I was, of course, in Prague to meet up with my friend, the philologist, who was there to study a rare manuscript housed in the National Library. Inasmuch as I had been in Europe over a week before he arrived and had thus adjusted to European time, when I met up with him there he, having just arrived, was quite jet-lagged, and thus had a hard time working in the library for many long hours, even though he had traveled quite far to study that particular manuscript. But what has that to do with food?
It has this in common: odd as it may sound, he has a genuine hunger for manuscripts, perhaps more avid even than the friends whom I met in Rome have for food. His hunger stems in part from his strange penchant for finding not-yet-considered things scribbled between the lines or on the edges of the pages. These are known as glosses or marginalia, respectively. What I envy is not so much his job—it sounds, after all, a bit tedious, doesn’t it?—but it is the passion, the hunger that he has for his work, work that to the rest of us might seem quite boring.
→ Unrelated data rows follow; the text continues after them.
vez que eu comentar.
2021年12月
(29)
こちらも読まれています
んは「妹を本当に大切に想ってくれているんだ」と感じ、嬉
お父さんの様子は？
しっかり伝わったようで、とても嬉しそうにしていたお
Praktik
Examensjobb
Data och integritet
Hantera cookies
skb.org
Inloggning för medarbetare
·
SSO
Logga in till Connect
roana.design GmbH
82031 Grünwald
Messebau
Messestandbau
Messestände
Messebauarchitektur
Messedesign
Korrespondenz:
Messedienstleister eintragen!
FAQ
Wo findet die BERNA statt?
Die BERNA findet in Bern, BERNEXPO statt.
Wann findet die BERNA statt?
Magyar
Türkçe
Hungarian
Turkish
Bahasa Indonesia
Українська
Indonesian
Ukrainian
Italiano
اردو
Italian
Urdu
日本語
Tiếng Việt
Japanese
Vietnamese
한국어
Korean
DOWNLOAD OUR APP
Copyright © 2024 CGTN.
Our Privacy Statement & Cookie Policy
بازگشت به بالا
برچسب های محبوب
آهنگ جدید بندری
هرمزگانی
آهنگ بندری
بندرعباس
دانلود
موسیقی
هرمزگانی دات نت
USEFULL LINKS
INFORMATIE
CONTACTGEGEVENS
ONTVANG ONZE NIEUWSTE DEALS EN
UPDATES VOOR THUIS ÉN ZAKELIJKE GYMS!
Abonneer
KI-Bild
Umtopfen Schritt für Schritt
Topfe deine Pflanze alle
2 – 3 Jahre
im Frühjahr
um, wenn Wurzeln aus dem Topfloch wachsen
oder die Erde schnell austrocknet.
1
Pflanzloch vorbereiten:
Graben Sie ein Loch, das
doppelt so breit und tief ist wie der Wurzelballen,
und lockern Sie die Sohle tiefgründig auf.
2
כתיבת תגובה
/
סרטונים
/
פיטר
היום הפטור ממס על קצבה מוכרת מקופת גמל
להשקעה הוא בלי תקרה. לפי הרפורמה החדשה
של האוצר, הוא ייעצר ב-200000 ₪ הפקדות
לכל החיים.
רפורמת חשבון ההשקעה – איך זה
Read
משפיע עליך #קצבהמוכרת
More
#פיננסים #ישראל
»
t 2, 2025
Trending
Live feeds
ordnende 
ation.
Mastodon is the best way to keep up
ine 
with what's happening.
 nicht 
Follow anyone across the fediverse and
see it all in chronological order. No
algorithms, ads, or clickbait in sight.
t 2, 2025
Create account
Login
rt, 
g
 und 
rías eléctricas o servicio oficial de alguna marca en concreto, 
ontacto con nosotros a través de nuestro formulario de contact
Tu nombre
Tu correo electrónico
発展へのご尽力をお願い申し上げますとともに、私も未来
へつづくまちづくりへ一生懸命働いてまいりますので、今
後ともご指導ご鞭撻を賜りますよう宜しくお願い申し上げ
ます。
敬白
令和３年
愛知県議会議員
But some people don’t like cooking, either, and I would argue those folks are missing out on quite a lot of fun in the kitchen, which brings us back to food. For cooking can indeed be very rewarding and, of course, produce a palpably enjoyable result. But whether you’re cooking or studying or writing or driving cattle, I think the key thing is the hunger, the inspired desire for the task at hand, not just the eventual collection of the paycheck but the excitement, even the passion that goes into producing it, that really counts.
Now you might say, what if I have a job that doesn’t whet my appetite constantly? Well, I think the best thing to do is to discover something about it that you really do enjoy. You might have to spend some time thinking about how to find that passion, but probably it can be found. No job is perfect—even my friend will admit as much about his manuscripts—but finding the passion in your work might mean finding passion in your life or your marriage or your family as whole. And that is a spiritual exercise as much as it is anything else.
Well then, what about food? As I said, the food in Prague was quite nice. I had some tasty soup (kulajda) for lunch and a tastier dumpling dinner (houskový knedlík). All this talk of food is making me hungry now, so I shall sign off with a simple Chinese proverb that may remind us to seek contentment in even a less than passion-laden situation: “Coarse rice for food, water to drink, and the bended arm for a pillow: happiness may be enjoyed even in these.”
 Dictum of Confucius, as quoted in James F. Clarke, Ten Great Religions: An Essay in Comparative Theology (New York, 1888): 48.